Material and Method: One hundred and five orthodontic patients (33 males and 72 females) treated with fixed appliances at the Orthodontic Clinic, Department of Orthodontics, Faculty of Dentistry, Mahidol University, Thailand were studied. Patients were requested to fill out a structured questionnaire regarding the reason for seeking orthodontic treatment, the necessity of orthodontic treatment in daily life, oral hygiene behavior after placement of fixed orthodontic appliances. The data was analyzed to determine the frequency distribution and percentage ratio for each of the variables.
Results: Approximately 83% of the patient sought orthodontic treatment for esthetic tooth alignment and 85.7% reported orthodontic treatment was necessary in their daily lives. During orthodontic treatment, 61% of the patients used orthodontic toothbrush, 81.9% used fluoride toothpaste. Percentage of regular and occasional uses of dental floss were 19% and 60% Similarly the use of regular and occasional use of mouth wash was 23.8% and 55.2%, toothpick 21% and 51.4%, and interdental brush 36.2% and 51.4%. Approximately 45% of the patients brushed their teeth in the morning and before bed, 28.6% brushed after meals, and 25.7% brushed every time after meals or snacks. About 83% reported that their orthodontists or dental assistants instructed them how to brush their teeth. Only 52.4% of the patients received instructions about oral hygiene care supplements.

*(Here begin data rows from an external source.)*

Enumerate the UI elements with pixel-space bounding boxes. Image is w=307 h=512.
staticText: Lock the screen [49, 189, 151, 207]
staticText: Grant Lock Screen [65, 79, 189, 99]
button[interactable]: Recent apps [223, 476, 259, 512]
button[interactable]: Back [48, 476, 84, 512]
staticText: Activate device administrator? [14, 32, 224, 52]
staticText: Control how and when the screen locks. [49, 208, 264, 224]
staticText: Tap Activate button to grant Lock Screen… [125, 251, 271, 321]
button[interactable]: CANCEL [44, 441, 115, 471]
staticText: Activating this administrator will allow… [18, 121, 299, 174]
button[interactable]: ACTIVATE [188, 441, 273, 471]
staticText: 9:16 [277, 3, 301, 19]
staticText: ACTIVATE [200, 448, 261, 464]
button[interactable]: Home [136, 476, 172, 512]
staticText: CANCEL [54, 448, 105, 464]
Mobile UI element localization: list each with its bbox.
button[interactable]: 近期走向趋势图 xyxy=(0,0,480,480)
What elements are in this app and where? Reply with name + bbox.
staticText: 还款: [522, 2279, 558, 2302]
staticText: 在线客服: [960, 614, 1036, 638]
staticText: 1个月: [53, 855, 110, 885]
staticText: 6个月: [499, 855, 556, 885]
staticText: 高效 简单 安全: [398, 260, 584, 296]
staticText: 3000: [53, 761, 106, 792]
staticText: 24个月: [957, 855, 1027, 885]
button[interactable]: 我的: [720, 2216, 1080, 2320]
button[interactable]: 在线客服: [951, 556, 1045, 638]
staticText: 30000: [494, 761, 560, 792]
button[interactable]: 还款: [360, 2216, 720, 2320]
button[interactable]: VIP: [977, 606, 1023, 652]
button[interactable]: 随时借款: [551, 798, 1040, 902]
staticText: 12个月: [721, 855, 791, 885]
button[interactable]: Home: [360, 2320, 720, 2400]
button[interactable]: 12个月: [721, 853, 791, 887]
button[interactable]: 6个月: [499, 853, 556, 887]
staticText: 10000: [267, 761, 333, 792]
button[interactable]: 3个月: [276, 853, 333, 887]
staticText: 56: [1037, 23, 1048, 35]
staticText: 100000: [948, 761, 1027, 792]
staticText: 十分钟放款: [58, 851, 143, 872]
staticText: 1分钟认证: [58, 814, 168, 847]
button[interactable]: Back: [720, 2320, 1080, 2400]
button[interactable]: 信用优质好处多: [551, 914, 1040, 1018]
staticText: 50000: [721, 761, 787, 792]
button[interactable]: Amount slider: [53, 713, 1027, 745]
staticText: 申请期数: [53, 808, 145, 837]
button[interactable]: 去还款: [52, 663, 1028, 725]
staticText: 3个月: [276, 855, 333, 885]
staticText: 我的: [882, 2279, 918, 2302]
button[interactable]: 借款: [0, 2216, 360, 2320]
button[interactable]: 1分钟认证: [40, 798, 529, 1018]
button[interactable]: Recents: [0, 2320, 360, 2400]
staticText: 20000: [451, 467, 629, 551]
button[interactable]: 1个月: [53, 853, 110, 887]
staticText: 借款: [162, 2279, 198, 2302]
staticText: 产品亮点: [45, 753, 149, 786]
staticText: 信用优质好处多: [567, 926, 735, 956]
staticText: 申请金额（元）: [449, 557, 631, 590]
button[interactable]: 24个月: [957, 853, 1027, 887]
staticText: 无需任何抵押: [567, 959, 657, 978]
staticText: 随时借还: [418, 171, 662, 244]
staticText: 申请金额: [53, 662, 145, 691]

Conclusion: Most patients sought orthodontic treatment for esthetic tooth alignment and reported the necessity of orthodontic treatment in daily life. Although most of the patients used fluoride toothpaste, orthodontists and dental assistants should increase their awareness for instructing their patients in oral hygiene care to prevent caries and periodontal disease during fixed orthodontic treatment. Oral hygiene instruction is essential in all cases of orthodontic treatment and the use of adjuncts must be reinforced.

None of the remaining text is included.